Brian reached the door of his apartment, and his fingers struggle to insert the key into the lock. He pours himself a drink and is drawn to the window. Outside, the sun has just set beyond the rooftops of the green, grey and brick Brooklyn homes. In the dimness of the street, among leafless trees, Brian notes only a few night-walkers, but is pleased to see that his neighbors had just begun turning on their indoor lights. Across the street from him, a small-framed, corduroy-clad girl walks up a red-brick stoop and opens the door to a small, modest brown-colored townhouse. He finds himself surprised to notice that the young girl is the same one from the sculpture class—How had I not recognized her? He thought, scratching his head.
He watches as she enters the small Brooklyn house, her little clay masterpiece in tow. She walks through a small foyer, which is decorated with off-white wallpaper and pink and yellow knickknacks stacked on shelves. She disappears for a moment, behind the walls of the house, but reemerges in what appears to be a dining room. Her mother appears to be sitting at the dining room table. Her mother is wearing a bright green sweater that looks loose and comfortable and likely smells like home-cooked meals, and spices like oregano. The girl places her masterpiece on the table in front of her mother, who smiles widely and broadly, wrinkles happily rippling up her face as she hugs her daughter. They both work together to clear a place on the egg-shell colored mantel behind them, then the mother carefully, as if the sculpture was the most tender object in the world, picks up her daughter’s piece and places it between an unframed picture and a glass stein. They then stand to admire and appreciate it for a moment, caught up within the warmth and stillness of their own home, the mother struck with wonder and awe at what her daughter had so skillfully produced with her humble and slender fingers—at what skill she had worked so hard to learn.
Brian puts down his drink, his mouth open. He paces back to his treasured nude painting, which now, with him being the apartment’s only inhabitant, and he, Brian Watterby, the painting’s only admirer, seems rather unwonderous to him.
Brian imagined the woman in the painting gathering herself. Sitting upright in the metal chair. Brushing herself off.

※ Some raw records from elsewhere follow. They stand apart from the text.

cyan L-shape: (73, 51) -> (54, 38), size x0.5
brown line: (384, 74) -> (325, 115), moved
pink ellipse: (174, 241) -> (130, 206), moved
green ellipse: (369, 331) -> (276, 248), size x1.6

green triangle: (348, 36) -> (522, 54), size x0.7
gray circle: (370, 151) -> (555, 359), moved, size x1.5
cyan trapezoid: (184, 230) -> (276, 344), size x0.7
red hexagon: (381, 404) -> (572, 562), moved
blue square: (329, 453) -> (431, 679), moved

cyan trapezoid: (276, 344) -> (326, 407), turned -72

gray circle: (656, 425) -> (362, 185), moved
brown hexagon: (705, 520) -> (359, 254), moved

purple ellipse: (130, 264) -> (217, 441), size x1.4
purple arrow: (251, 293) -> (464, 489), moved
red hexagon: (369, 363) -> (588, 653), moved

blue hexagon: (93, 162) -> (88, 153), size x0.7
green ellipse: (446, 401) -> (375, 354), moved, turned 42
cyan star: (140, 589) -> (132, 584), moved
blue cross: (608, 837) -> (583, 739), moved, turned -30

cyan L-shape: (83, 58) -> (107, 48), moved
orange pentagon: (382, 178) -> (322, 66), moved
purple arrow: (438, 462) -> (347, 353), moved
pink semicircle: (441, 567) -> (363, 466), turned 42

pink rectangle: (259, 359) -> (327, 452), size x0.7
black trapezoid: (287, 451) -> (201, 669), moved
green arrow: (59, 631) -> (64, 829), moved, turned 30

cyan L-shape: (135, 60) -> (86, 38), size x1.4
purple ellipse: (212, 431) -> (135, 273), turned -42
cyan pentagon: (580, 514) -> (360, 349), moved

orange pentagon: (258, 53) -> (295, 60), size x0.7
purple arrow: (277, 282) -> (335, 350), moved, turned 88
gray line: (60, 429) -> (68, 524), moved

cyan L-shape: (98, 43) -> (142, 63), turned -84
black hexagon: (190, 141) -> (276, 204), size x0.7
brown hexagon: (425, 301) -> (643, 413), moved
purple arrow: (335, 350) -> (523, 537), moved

Pacing up to him inside the picture. She placed one hand to the invisible glass of the photograph’s wood-framed pen. Like an animal caught behind a glass entrapment at the zoo, her hands pressed to the glass, and left a greasy mark, but no sound passed through. Brian put his fingers to the picture too, his pinkie touching the imaginary hand of the model. In the darkness of the New York apartment, for a moment, there seemed to be nothing but the picture frame separating the two black and white worlds—the model in hers, and Brian in his.
Brian picks up red and black paint, and with the deepest feeling he knows, he paints over the nude’s face with an ugly, black smirk. Yellow teeth, and red, shiny lips.
The sun sets on his balcony, leaving his apartment dark and black. The Weston, now defaced, looked back at him, asking him the same questions it had asked before.
Am I beautiful? It asked.
Brian couldn’t answer. He stared at the painting, it’s smirk and it’s color.
Do you love me? the painting asked again, if you love me, you’ll tell me I’m beautiful.
Brian wipes away a smudge between the yellow teeth. He takes a deep breath, and as if in response, he picks up his whiskey glass, and with one hand placed on his hip, he turns—for what feels like the first time—away from the ever-reflecting glint of the picture frame, and on toward the soft green-blue glow of the steel-tipped Brooklyn rooftops.